The classification of IBA as hazardous or non-hazardous according to hazard property HP14 ecotoxicity is still under debate because there are still no generally accepted methods for the assessment. Biotests with aquatic and terrestrial microorganisms are often suggested for ecotoxicity assessment [36]. Here, the exact chemical composition need not be known. Observed here is the effect of the aqueous leachate of the test material on the selected organisms. In the cited work, the leachate was prepared with an L/S of 10 L/kg and then diluted by factors of 2, 4, and 8. The leachate of a moderately aged IBA has a pH of 11 [21], and even with a dilution by a factor of 8, the resulting test solution has a pH higher than 8.5, which is, however, recognized as the maximum pH for biotests. At higher pH values, the test organisms already show effects due to the pH. The provided procedures for the application of biotests are not uniform in Europe. In Austria, the leachate is diluted by a factor of 1000 in compliance with the methods described in CLP [10], i.e., the final L/S is 10,000 L/kg or, finally, 100 mg IBA per L [37]. With this approach, IBA is, not surprisingly, usually classified as non-hazardous.

There are approaches to elucidate the chemical composition of IBA by X-ray methods such as XAS, XRD, and XANES. The latter method even requires radiation from a synchrotron light source [38,39,40]. Although useful results are gained, the methods are not applicable for commercial analytical laboratories.

This is different for the two methods applied in the present study. With the 4-step sequential extraction, the mobilization behavior of the relevant heavy metals can be examined. For the HP14 classification, even a one-step extraction (here, called selective extraction) might be sufficient. For IBA, only the elements Zn and Cu are of relevance because the solid content of all other heavy metals is below the cut-off value of 0.1% even when stochiometric factors are applied to convert them to chemical compounds. In this context, it is strange that for Pb the elemental concentration counts and no conversion is needed (“Note 1” in CLP, see above), although the toxicity coefficient T_i of Pb (see Table 2) is as high as for Cu and higher as for Zn. Further, setting a cut-off value (here, 0.1%) leads to non-consideration of other heavy metals rather than Cu and Zn. However, a longer list of heavy metals is under consideration for landfilling or utilization of IBA [21].
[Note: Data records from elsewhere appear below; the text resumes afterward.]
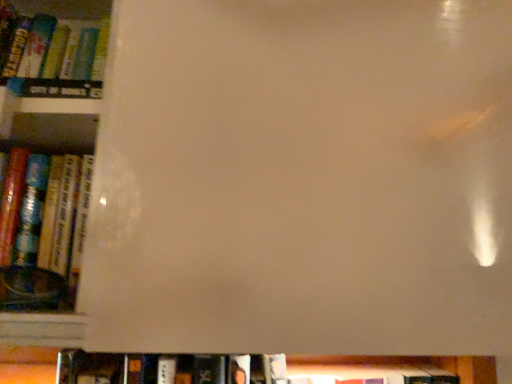 Question: Relative to hardcover book at left, acting as the 2th book starting from the bottom, is hardcover book at lower center, which appears as the 2th book when viewed from the front, in front or behind?

Choices:
 (A) front
 (B) behind

Answer: (B)

Question: In the image, is hardcover book at lower center, the 2th book positioned from the top, on the left side or the right side of hardcover book at left, acting as the 2th book starting from the bottom?

Choices:
 (A) right
 (B) left

Answer: (A)

Question: Based on their sizes in the image, would you say hardcover book at lower center, the 2th book positioned from the top, is bigger or smaller than hardcover book at left, which is the first book in top-to-bottom order?

Choices:
 (A) big
 (B) small

Answer: (A)

Question: In terms of width, does hardcover book at left, which is the first book in top-to-bottom order, look wider or thinner when compared to hardcover book at lower center, the 2th book positioned from the top?

Choices:
 (A) wide
 (B) thin

Answer: (B)

Question: Is hardcover book at left, which is the first book in top-to-bottom order, to the left or to the right of hardcover book at lower center, the 2th book positioned from the top, in the image?

Choices:
 (A) right
 (B) left

Answer: (B)

Question: Choose the correct answer: Is hardcover book at left, the 2th book from the back, inside hardcover book at lower center, the 1th book in the bottom-to-top sequence, or outside it?

Choices:
 (A) outside
 (B) inside

Answer: (A)

Question: From a real-world perspective, relative to hardcover book at lower center, the first book viewed from the back, is hardcover book at left, which is the first book in top-to-bottom order, vertically above or below?

Choices:
 (A) below
 (B) above

Answer: (B) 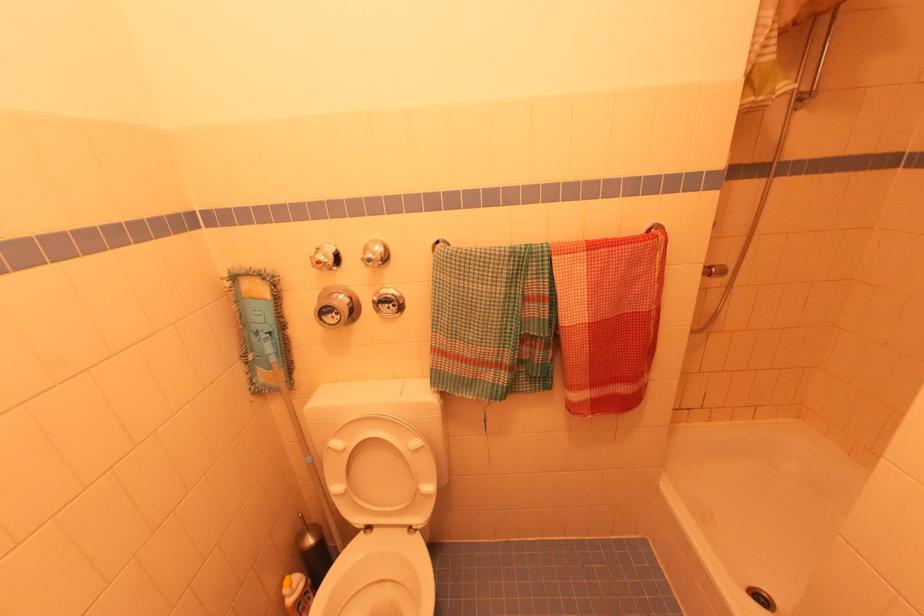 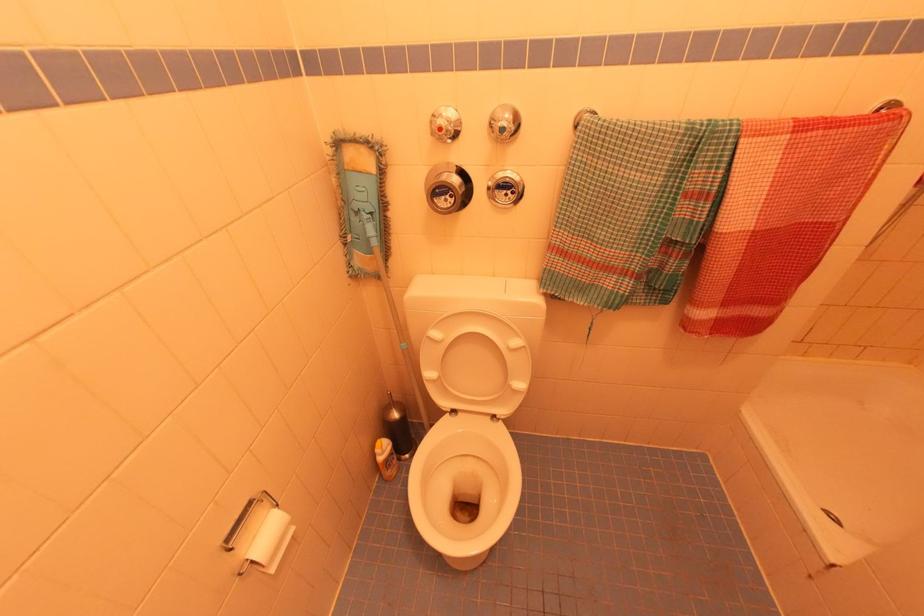 In the second image, find the point that corresponds to (x=334, y=439) in the first image.

(433, 329) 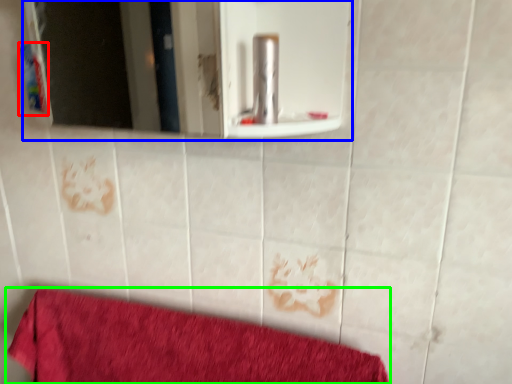 Question: Considering the real-world distances, which object is farthest from toiletry (highlighted by a red box)? mirror (highlighted by a blue box) or towel (highlighted by a green box)?

Choices:
 (A) mirror
 (B) towel

Answer: (A) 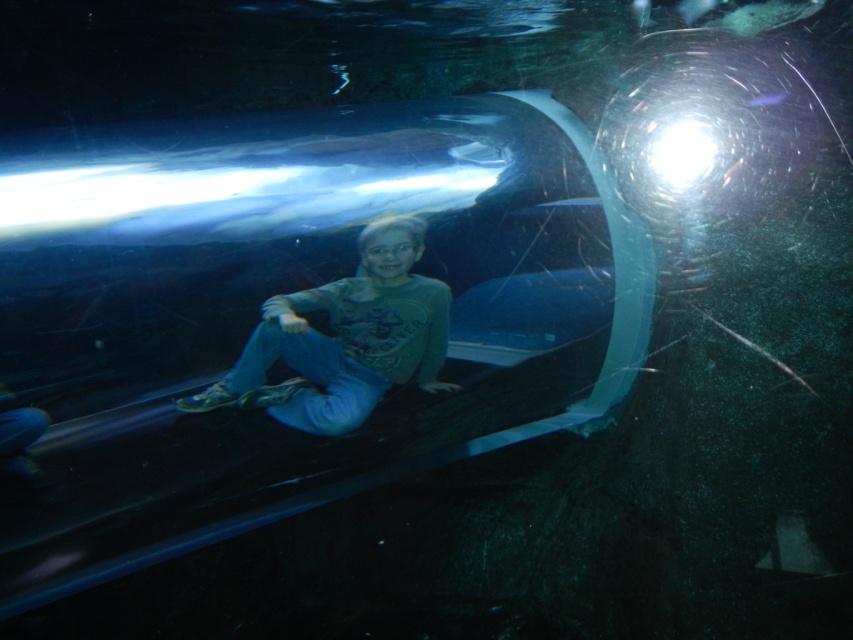 Who is lower down, matte gray shirt at center or transparent glass bubble at upper center?

Positioned lower is matte gray shirt at center.

Can you confirm if matte gray shirt at center is positioned above transparent glass bubble at upper center?

No.

Describe the element at coordinates (346, 337) in the screenshot. This screenshot has height=640, width=853. I see `matte gray shirt at center` at that location.

You are a GUI agent. You are given a task and a screenshot of the screen. Output one action in this format:
    pyautogui.click(x=<x>, y=<y>)
    Task: Click on the matte gray shirt at center
    The image size is (853, 640).
    Given the screenshot: What is the action you would take?
    pyautogui.click(x=346, y=337) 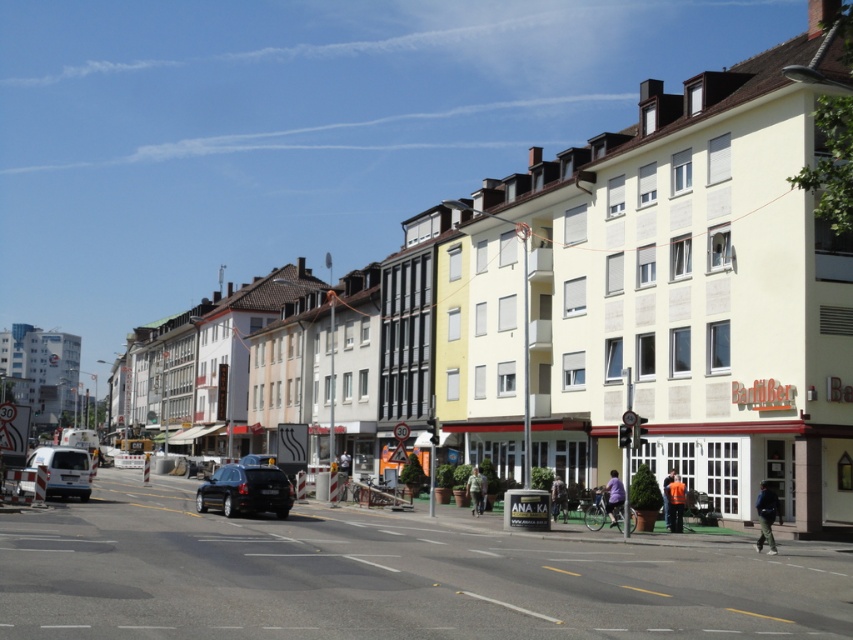 Question: Can you confirm if shiny black car at center is smaller than white matte van at lower left?

Choices:
 (A) no
 (B) yes

Answer: (B)

Question: Observing the image, what is the correct spatial positioning of shiny black car at center in reference to white matte van at lower left?

Choices:
 (A) left
 (B) right

Answer: (B)

Question: Which object is closer to the camera taking this photo?

Choices:
 (A) shiny black car at center
 (B) white matte van at lower left

Answer: (A)

Question: Does shiny black car at center appear on the left side of white matte van at lower left?

Choices:
 (A) no
 (B) yes

Answer: (A)

Question: Among these objects, which one is farthest from the camera?

Choices:
 (A) white matte van at lower left
 (B) shiny black car at center

Answer: (A) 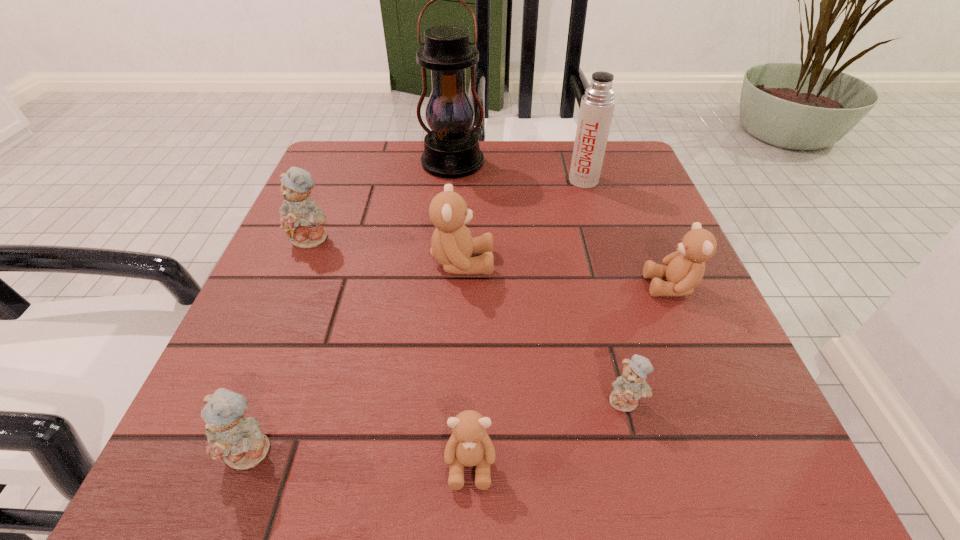 Select which teddy bear appears as the fifth closest to the smallest brown teddy bear. Please provide its 2D coordinates. Your answer should be formatted as a tuple, i.e. [(x, y)], where the tuple contains the x and y coordinates of a point satisfying the conditions above.

[(301, 219)]

The image size is (960, 540). What are the coordinates of `brown teddy bear that is the nearest to the sixth farthest object` in the screenshot? It's located at (469, 445).

Image resolution: width=960 pixels, height=540 pixels. What are the coordinates of `the third closest brown teddy bear to the second farthest blue teddy bear` in the screenshot? It's located at (452, 245).

Locate which blue teddy bear ranks second in proximity to the smallest brown teddy bear. Please provide its 2D coordinates. Your answer should be formatted as a tuple, i.e. [(x, y)], where the tuple contains the x and y coordinates of a point satisfying the conditions above.

[(239, 440)]

The height and width of the screenshot is (540, 960). Find the location of `blue teddy bear that is the closest to the second tallest object`. blue teddy bear that is the closest to the second tallest object is located at coordinates (627, 389). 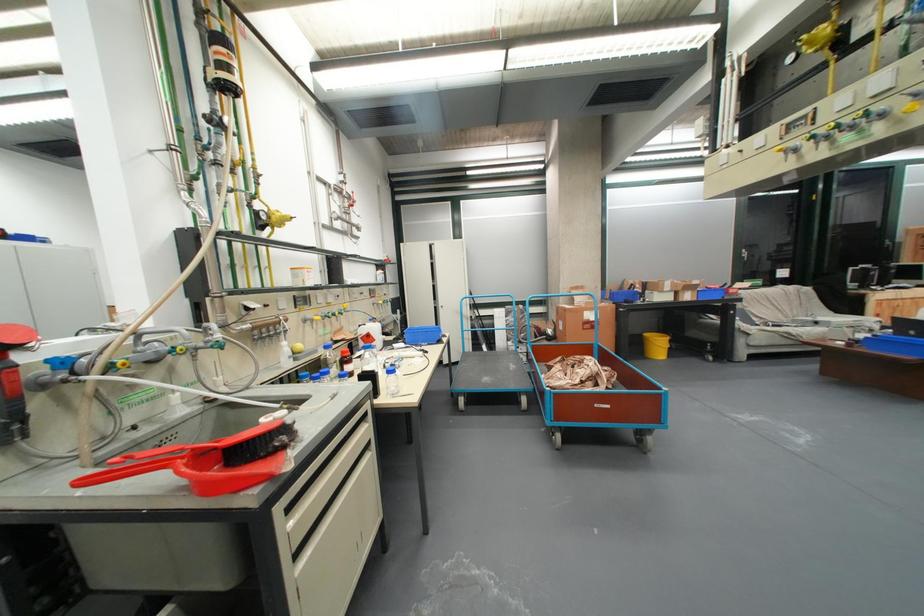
In the series of experiments performed in the present study, the limit value for a classification as hazardous waste was exceeded for two samples due to Zn concentrations of around 2800 mg/kg extracted at pH 4. In both cases, the sum of all 4 fractions was then above 4000 mg/kg, which is above the medium value for Zn presented by Hjelmar et al. [16]. This could be the result of insufficient sample homogenization or the presence of small brass particles. In general, a sample size of 0.5 g for the described extractions is low in comparison to standardized leaching tests with L/S ratios of 2 or 10 L/kg. Here, the sample sizes are 500 or 100 g of waste material, respectively. Anyway, the results in the present study indicate that IBA is to be classified as non-hazardous waste. Actually, this has no implication on the possible utilization of IBA, where mainly the leaching behavior is decisive [2]. However, a classification of IBA as hazardous waste would complicate handling and transport. Further, this would negatively influence the acceptance of the material.

In a recent publication [21], it was shown that in Germany, IBA can be landfilled on a landfill class DK I [41] and utilized according to quality class HMVA-2 of the secondary building material ordinance [42].